Nesta manhã, o IBGE divulgou que a taxa de desemprego do trimestre finalizado em março foi de 11,1%, indicando que a ocupação no Brasil está em estabilidade há quatro meses – o índice de desocupação mediu 11,1% em dezembro, 11,2% em janeiro e fevereiro e novamente 11,1% em março. Há uma queda substantiva, entretanto, quando a taxa é comparada a março de 2021, quando o desemprego estava em 14,9%. Já o rendimento médio real do trabalho habitual se manteve praticamente estável de fevereiro para março (de R$ 2.538 para R$ 2.548), contudo demonstrou forte baixa de 8,7% ante março de 2021 (R$ 2.789). A queda da renda é consequência da concentração do crescimento do trabalho em posições informais e de menor estabilidade de rendimento. Em relação a março do ano passado, as ocupações que mais cresceram o número de trabalhadores foram, em ordem, empregados sem carteira assinada (+19,3%), trabalhadores domésticos (+19,0%), empregados com carteira assinada (+10,7%) e trabalhadores por conta própria (+7,3%). Empregados no setor público se manteve em estabilidade comparado a março de 2021, ao passo que empregadores avançaram em 10,8%, subdivididos em um avanço de 8,9% nos empregadores com CNPJ e 19,3% nos empregadores sem CNPJ.

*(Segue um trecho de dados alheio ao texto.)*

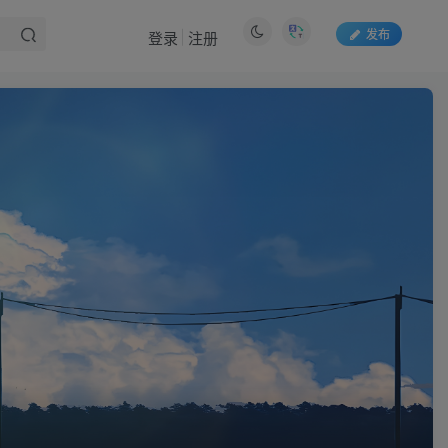
发布
登录
注册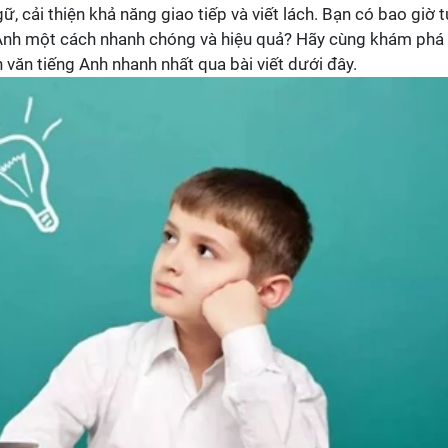
 cải thiện khả năng giao tiếp và viết lách. Bạn có bao giờ 
 Anh một cách nhanh chóng và hiệu quả? Hãy cùng khám phá
ăn tiếng Anh nhanh nhất qua bài viết dưới đây.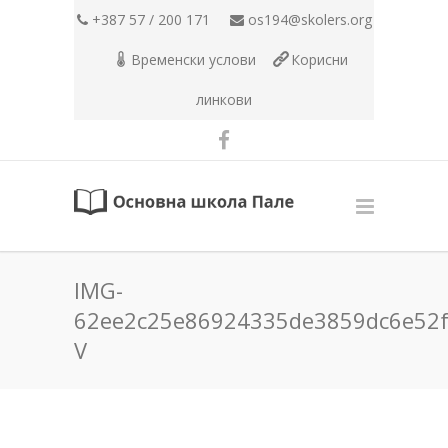
+387 57 / 200 171
os194@skolers.org
Временски услови
Корисни
линкови
IMG-
62ee2c25e86924335de3859dc6e52f
V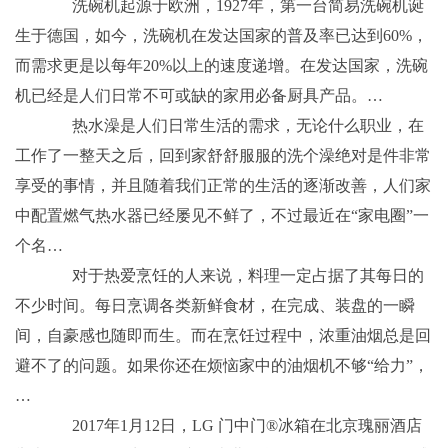
洗碗机起源于欧洲，1927年，第一台简易洗碗机诞
生于德国，如今，洗碗机在发达国家的普及率已达到60%，
而需求更是以每年20%以上的速度递增。在发达国家，洗碗
机已经是人们日常不可或缺的家用必备厨具产品。…
热水澡是人们日常生活的需求，无论什么职业，在
工作了一整天之后，回到家舒舒服服的洗个澡绝对是件非常
享受的事情，并且随着我们正常的生活的逐渐改善，人们家
中配置燃气热水器已经屡见不鲜了，不过最近在“家电圈”一
个名…
对于热爱烹饪的人来说，料理一定占据了其每日的
不少时间。每日烹调各类新鲜食材，在完成、装盘的一瞬
间，自豪感也随即而生。而在烹饪过程中，浓重油烟总是回
避不了的问题。如果你还在烦恼家中的油烟机不够“给力”，
…
2017年1月12日，LG 门中门®冰箱在北京瑰丽酒店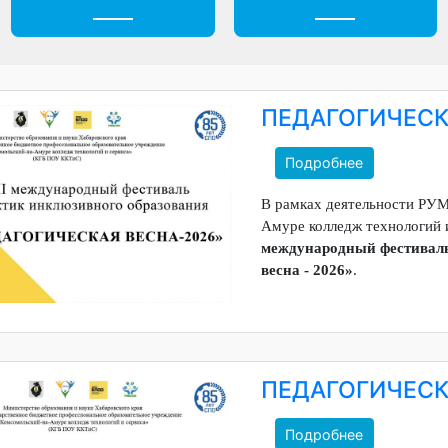
Ежедневное меню
Обращения гражда
ПЕДАГОГИЧЕ
Подробнее
В рамках деятельно
Амуре колледж технол
международный фес
весна - 2026»
.
ПЕДАГОГИЧ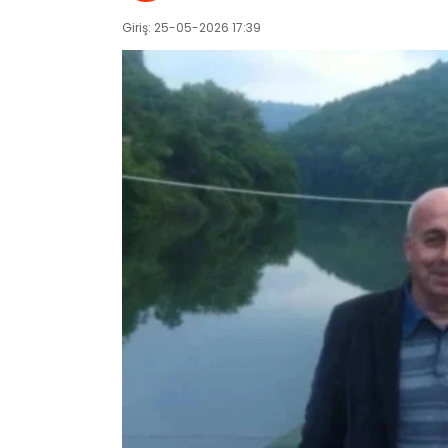
Giriş: 25-05-2026 17:39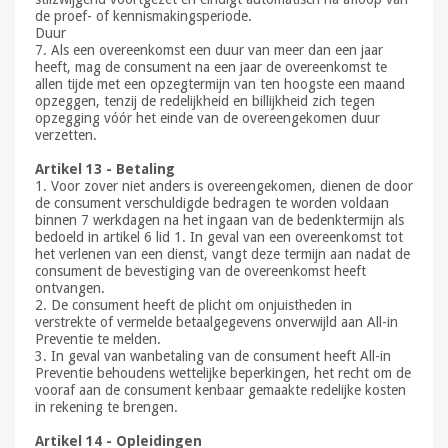
de proef- of kennismakingsperiode.
Duur
7. Als een overeenkomst een duur van meer dan een jaar
heeft, mag de consument na een jaar de overeenkomst te
allen tijde met een opzegtermijn van ten hoogste een maand
opzeggen, tenzij de redelijkheid en billijkheid zich tegen
opzegging vóór het einde van de overeengekomen duur
verzetten.
Artikel 13 - Betaling
1. Voor zover niet anders is overeengekomen, dienen de door
de consument verschuldigde bedragen te worden voldaan
binnen 7 werkdagen na het ingaan van de bedenktermijn als
bedoeld in artikel 6 lid 1. In geval van een overeenkomst tot
het verlenen van een dienst, vangt deze termijn aan nadat de
consument de bevestiging van de overeenkomst heeft
ontvangen.
2. De consument heeft de plicht om onjuistheden in
verstrekte of vermelde betaalgegevens onverwijld aan All-in
Preventie te melden.
3. In geval van wanbetaling van de consument heeft All-in
Preventie behoudens wettelijke beperkingen, het recht om de
vooraf aan de consument kenbaar gemaakte redelijke kosten
in rekening te brengen.
Artikel 14 - Opleidingen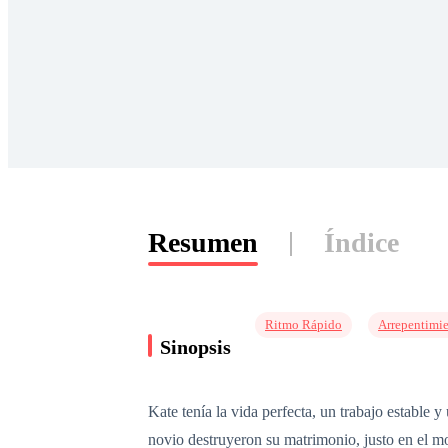
Resumen
Índice
Ritmo Rápido
Arrepentimi
Sinopsis
Kate tenía la vida perfecta, un trabajo estable
novio destruyeron su matrimonio, justo en el mo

No cenário internacional, a divisa americana cedia terreno após um rali vigoroso que a impulsionou a máximas não atingidas em vinte anos. A forte valorização do dólar, por consequência, provocou o enfraquecimento de diversas moedas tanto de economias avançadas como emergentes, das quais o iene e o euro foram particularmente penalizados. Hoje, a pausa momentânea foi motivada pelo anúncio do Banco Central chinês de que ele irá adotar providências para apoiar o crescimento econômico no país em meio a preocupações com os impactos da política de tolerância zero com a Covid-19 aplicadas atualmente. Em um ano crucial para o Politburo, o comitê central do partido comunista publicou nota afirmando que irá apoiar as indústrias afetadas pelo coronavírus, acelerar obras em infraestrutura e estabilizar as cadeias logísticas e de suprimentos no país. Apesar dessas providências, a possibilidade de um confinamento rígido na capital chinesa só aumenta à medida que mais e mais ações gradualistas são implantadas para tentar conter a disseminação do coronavírus pela cidade em sua fase inicial e Xangai continua sofrendo as consequências de um austero isolamento de mais de um mês.
É importante notar, também, que a medida mais utilizada pelo Federal Reserve (Fed) para acompanhar a aceleração de preços nos Estados Unidos, o PCE, aumentou em 6,6% em 12 meses para o mês de março, ligeiramente abaixo das expectativas de analistas, cuja mediana apontava para um crescimento de 6,8%. O chamado “núcleo” do índice, que exclui as voláteis categorias de energia e alimentação, também ficou um pouco abaixo das estimativas ao registrar alta de 5,2% em 12 meses, ante mediana estimada de 5,3%. Ainda assim, este é o maior valor para o indicador desde abril de 1983, o que indica que a pressão para uma atuação rígida pelo Fed continua elevada.